▸ WHAT THE TASK ASKS
Return the material exactly, first line through the line containing "(802.3af Class 4).", and nothing more. Pictures stay out.

───── MATERIAL FOR THIS EXERCISE ─────

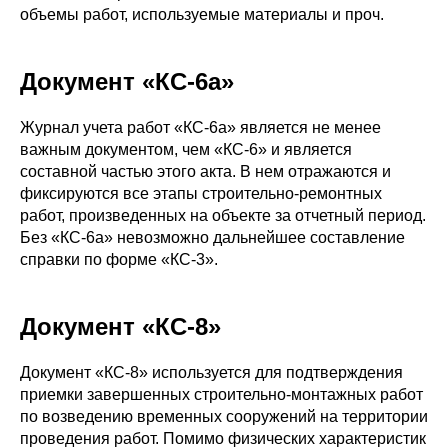
объемы работ, используемые материалы и проч.
Документ «КС-6а»
Журнал учета работ «КС-6а» является не менее
важным документом, чем «КС-6» и является
составной частью этого акта. В нем отражаются и
фиксируются все этапы строительно-ремонтных
работ, произведенных на объекте за отчетный период.
Без «КС-6а» невозможно дальнейшее составление
справки по форме «КС-3».
Документ «КС-8»
Документ «КС-8» используется для подтверждения
приемки завершенных строительно-монтажных работ
по возведению временных сооружений на территории
проведения работ. Помимо физических характеристик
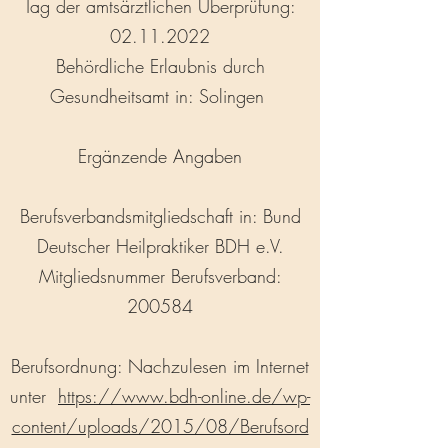
Tag der amtsärztlichen Überprüfung:
02.11.2022
Behördliche Erlaubnis durch
Gesundheitsamt in: Solingen
Ergänzende Angaben
Berufsverbandsmitgliedschaft in: Bund
Deutscher Heilpraktiker BDH e.V.
Mitgliedsnummer Berufsverband:
200584
Berufsordnung: Nachzulesen im Internet
unter
https://www.bdh-online.de/wp-
content/uploads/2015/08/Berufsord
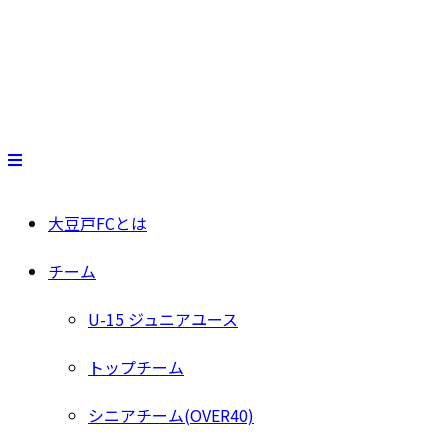
大豆戸FCとは
チーム
U-15 ジュニアユース
トップチーム
シニアチーム(OVER40)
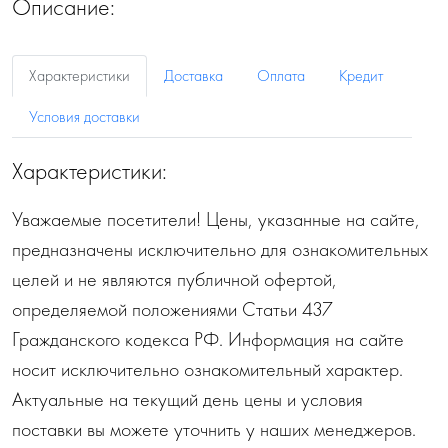
Описание:
Характеристики
Доставка
Оплата
Кредит
Условия доставки
Характеристики:
Уважаемые посетители! Цены, указанные на сайте,
предназначены исключительно для ознакомительных
целей и не являются публичной офертой,
определяемой положениями Статьи 437
Гражданского кодекса РФ. Информация на сайте
носит исключительно ознакомительный характер.
Актуальные на текущий день цены и условия
поставки вы можете уточнить у наших менеджеров.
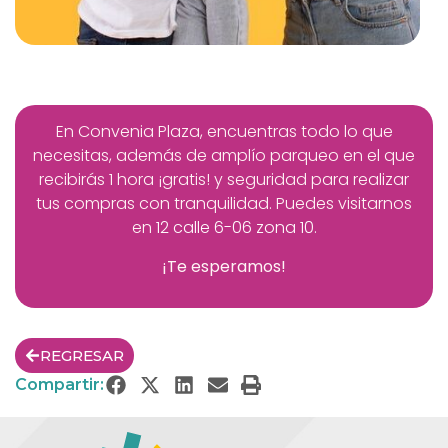
En Convenia Plaza, encuentras todo lo que
necesitas, además de amplío parqueo en el que
recibirás 1 hora ¡gratis! y seguridad para realizar
tus compras con tranquilidad. Puedes visitarnos
en
12 calle 6-06 zona 10.
¡Te esperamos!
REGRESAR
Compartir:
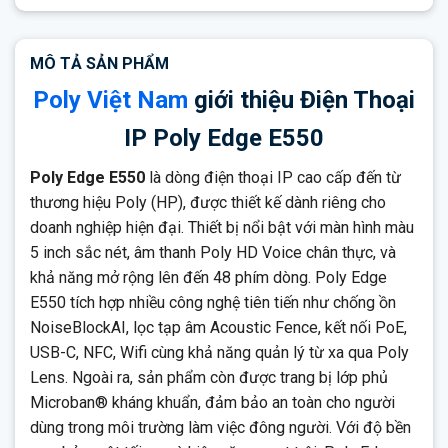
NoiseBlockAI
giúp lọc tạp âm, loại bỏ tiếng ồn hiệu quả.
Hỗ trợ đa dạng codec: G.711, G.722, G.729AB, iLBC, OPUS…
MÔ TẢ SẢN PHẨM
cho chất lượng đàm thoại tối ưu.
Poly Việt Nam
giới thiệu Điện Thoại
2 cổng Gigabit Ethernet (10/100/1000 Mbps)
có hỗ trợ PoE
(802.3af Class 4).
IP Poly Edge E550
Kết nối hiện đại:
USB-C, RJ9, EHS
và
NFC, Wifi
tích hợp sẵn.
Poly Edge E550
là dòng điện thoại IP cao cấp đến từ
Bề mặt và tay cầm phủ
Microban® kháng khuẩn
, an toàn
khi sử dụng lâu dài trong môi trường đông người.
thương hiệu Poly (HP), được thiết kế dành riêng cho
doanh nghiệp hiện đại. Thiết bị nổi bật với màn hình màu
Hỗ trợ các chuẩn bảo mật tiên tiến:
SRTP, TLS, HTTPS,
5 inch sắc nét, âm thanh Poly HD Voice chân thực, và
802.1X
, xác thực và mã hóa dữ liệu.
khả năng mở rộng lên đến 48 phím dòng. Poly Edge
Quản lý thiết bị từ xa dễ dàng qua
Poly Lens
hoặc
Zero-
E550 tích hợp nhiều công nghệ tiên tiến như chống ồn
Touch Provisioning
.
NoiseBlockAI, lọc tạp âm Acoustic Fence, kết nối PoE,
Tương thích tốt với các nền tảng UC như Zoom, Microsoft
USB-C, NFC, Wifi cùng khả năng quản lý từ xa qua Poly
Teams, 3CX, RingCentral…
Lens. Ngoài ra, sản phẩm còn được trang bị lớp phủ
Thiết kế bền bỉ, hiện đại, phù hợp cho văn phòng, tổng đài, lễ
Microban® kháng khuẩn, đảm bảo an toàn cho người
tân và doanh nghiệp quy mô lớn.
dùng trong môi trường làm việc đông người. Với độ bền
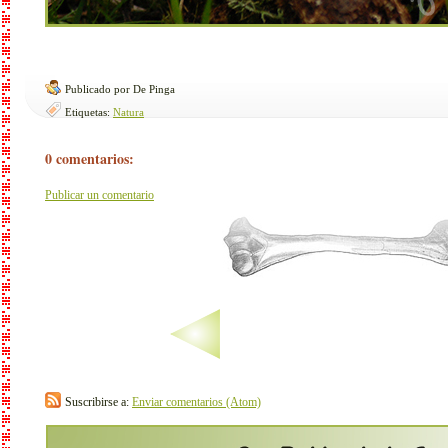
Publicado por De Pinga
Etiquetas:
Natura
0 comentarios:
Publicar un comentario
Suscribirse a:
Enviar comentarios (Atom)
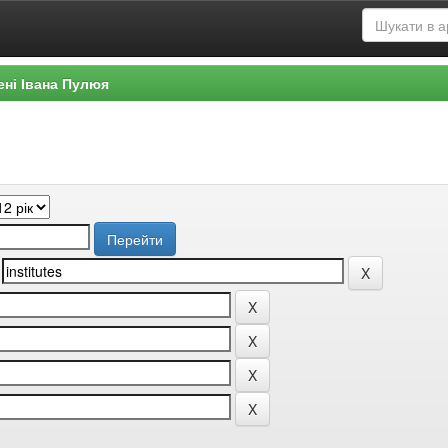
ені Івана Пулюя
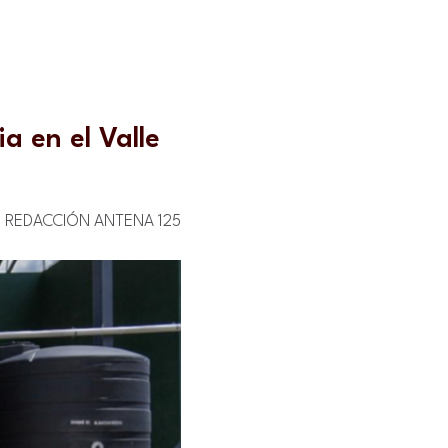
a en el Valle
REDACCIÓN ANTENA 125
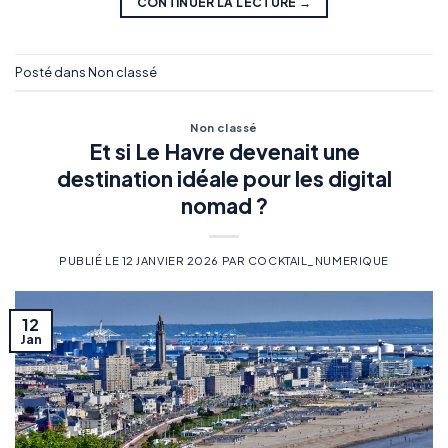
CONTINUER LA LECTURE
→
Posté dans
Non classé
Non classé
Et si Le Havre devenait une
destination idéale pour les digital
nomad ?
PUBLIÉ LE
12 JANVIER 2026
PAR
COCKTAIL_NUMERIQUE
12
Jan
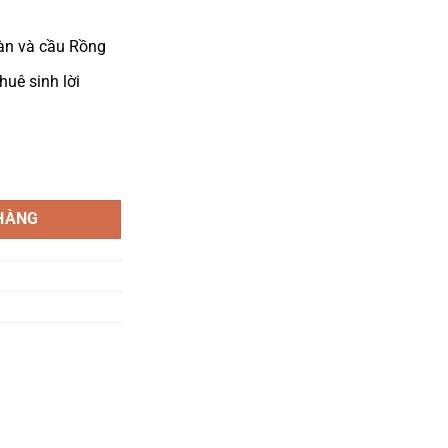
Hàn và cầu Rồng
uê sinh lời
Tải bảng giá: 0386 279 939 số lượng
HÀNG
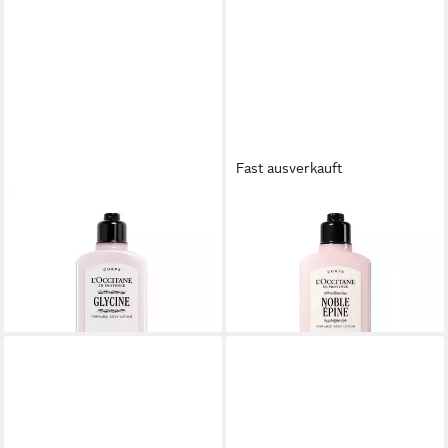
Fast ausverkauft
L'OCCITANE
L'OCCITANE
Körperpflegemittel Glycine
Körperpflegemittel Noble
Körperlotion (woman)
Epine Körperlotion (woman)
ab 24,50 €
ab 25,50 €
(98,00 €/ 1 l)
(102,00 €/ 1 l)
lieferbar - in 2-3 Werktagen bei dir
lieferbar - in 2-3 Werktagen bei dir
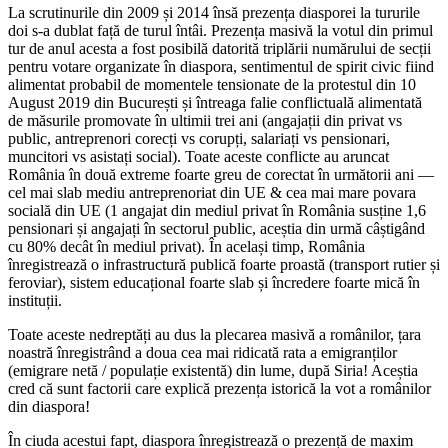
La scrutinurile din 2009 și 2014 însă prezența diasporei la tururile
doi s-a dublat față de turul întâi. Prezența masivă la votul din primul
tur de anul acesta a fost posibilă datorită triplării numărului de secții
pentru votare organizate în diaspora, sentimentul de spirit civic fiind
alimentat probabil de momentele tensionate de la protestul din 10
August 2019 din București și întreaga falie conflictuală alimentată
de măsurile promovate în ultimii trei ani (angajații din privat vs
public, antreprenori corecți vs corupți, salariați vs pensionari,
muncitori vs asistați social). Toate aceste conflicte au aruncat
România în două extreme foarte greu de corectat în următorii ani —
cel mai slab mediu antreprenoriat din UE & cea mai mare povara
socială din UE (1 angajat din mediul privat în România susține 1,6
pensionari și angajați în sectorul public, aceștia din urmă câștigând
cu 80% decât în mediul privat). În același timp, România
înregistrează o infrastructură publică foarte proastă (transport rutier și
feroviar), sistem educațional foarte slab și încredere foarte mică în
instituții.
Toate aceste nedreptăți au dus la plecarea masivă a românilor, țara
noastră înregistrând a doua cea mai ridicată rata a emigranților
(emigrare netă / populație existentă) din lume, după Siria! Aceștia
cred că sunt factorii care explică prezența istorică la vot a românilor
din diaspora!
În ciuda acestui fapt, diaspora înregistrează o prezență de maxim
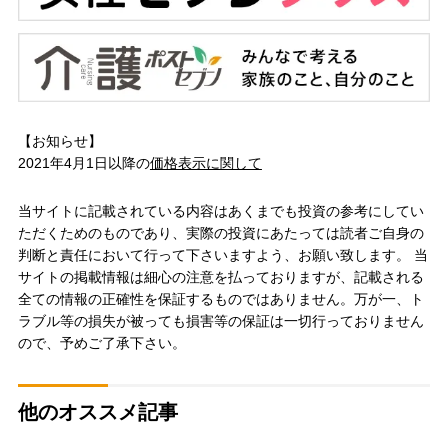
【お知らせ】
2021年4月1日以降の
価格表示に関して
当サイトに記載されている内容はあくまでも投資の参考にしてい
ただくためのものであり、実際の投資にあたっては読者ご自身の
判断と責任において行って下さいますよう、お願い致します。 当
サイトの掲載情報は細心の注意を払っておりますが、記載される
全ての情報の正確性を保証するものではありません。万が一、ト
ラブル等の損失が被っても損害等の保証は一切行っておりません
ので、予めご了承下さい。
他のオススメ記事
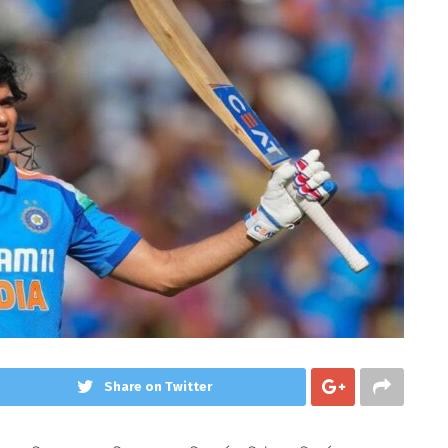
Share on Twitter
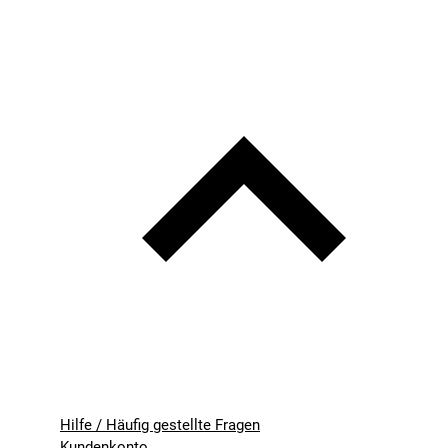
Hilfe / Häufig gestellte Fragen
Kundenkonto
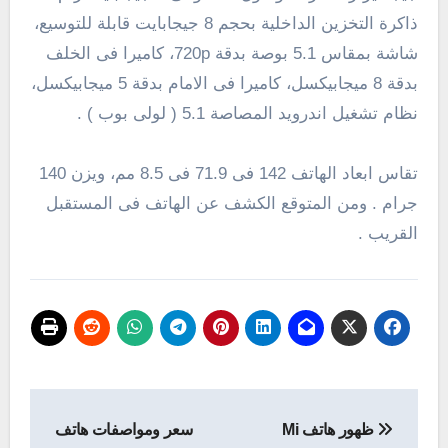
ذاكرة التخزين الداخلية بحجم 8 جيجابايت قابلة للتوسيع،
شاشة بمقاس 5.1 بوصة بدقة 720p، كاميرا فى الخلف
بدقة 8 ميجابيكسل، كاميرا فى الامام بدقة 5 ميجابيكسل،
نظام تشغيل اندرويد المصاصة 5.1 ( لولى بوب ) .
تقاس ابعاد الهاتف 142 فى 71.9 فى 8.5 مم، ويزن 140
جرام . ومن المتوقع الكشف عن الهاتف فى المستقبل
القريب .
تصفّح
ظهور هاتف Mi
سعر ومواصفات هاتف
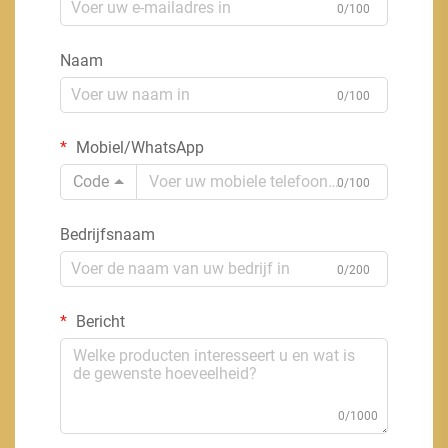
0/100
Naam
0/100
Mobiel/WhatsApp
Code
0/100
Bedrijfsnaam
0/200
Bericht
0/1000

─────

▸ ANSWER FOR THIS EXERCISE
объемы работ, используемые материалы и проч.
Документ «КС-6а»
Журнал учета работ «КС-6а» является не менее
важным документом, чем «КС-6» и является
составной частью этого акта. В нем отражаются и
фиксируются все этапы строительно-ремонтных
работ, произведенных на объекте за отчетный период.
Без «КС-6а» невозможно дальнейшее составление
справки по форме «КС-3».
Документ «КС-8»
Документ «КС-8» используется для подтверждения
приемки завершенных строительно-монтажных работ
по возведению временных сооружений на территории
проведения работ. Помимо физических характеристик
Tag der amtsärztlichen Überprüfung:
02.11.2022
Behördliche Erlaubnis durch
Gesundheitsamt in: Solingen
Ergänzende Angaben
Berufsverbandsmitgliedschaft in: Bund
Deutscher Heilpraktiker BDH e.V.
Mitgliedsnummer Berufsverband:
200584
Berufsordnung: Nachzulesen im Internet
unter
https://www.bdh-online.de/wp-
content/uploads/2015/08/Berufsord
大豆戸FCとは
チーム
U-15 ジュニアユース
トップチーム
シニアチーム(OVER40)
Описание:
Характеристики
Доставка
Оплата
Кредит
Условия доставки
Характеристики:
Уважаемые посетители! Цены, указанные на сайте,
предназначены исключительно для ознакомительных
целей и не являются публичной офертой,
определяемой положениями Статьи 437
Гражданского кодекса РФ. Информация на сайте
носит исключительно ознакомительный характер.
Актуальные на текущий день цены и условия
поставки вы можете уточнить у наших менеджеров.
En Convenia Plaza, encuentras todo lo que
necesitas, además de amplío parqueo en el que
recibirás 1 hora ¡gratis! y seguridad para realizar
tus compras con tranquilidad. Puedes visitarnos
en
12 calle 6-06 zona 10.
¡Te esperamos!
REGRESAR
Compartir:
NoiseBlockAI
giúp lọc tạp âm, loại bỏ tiếng ồn hiệu quả.
Hỗ trợ đa dạng codec: G.711, G.722, G.729AB, iLBC, OPUS…
MÔ TẢ SẢN PHẨM
cho chất lượng đàm thoại tối ưu.
Poly Việt Nam
giới thiệu Điện Thoại
2 cổng Gigabit Ethernet (10/100/1000 Mbps)
có hỗ trợ PoE
(802.3af Class 4).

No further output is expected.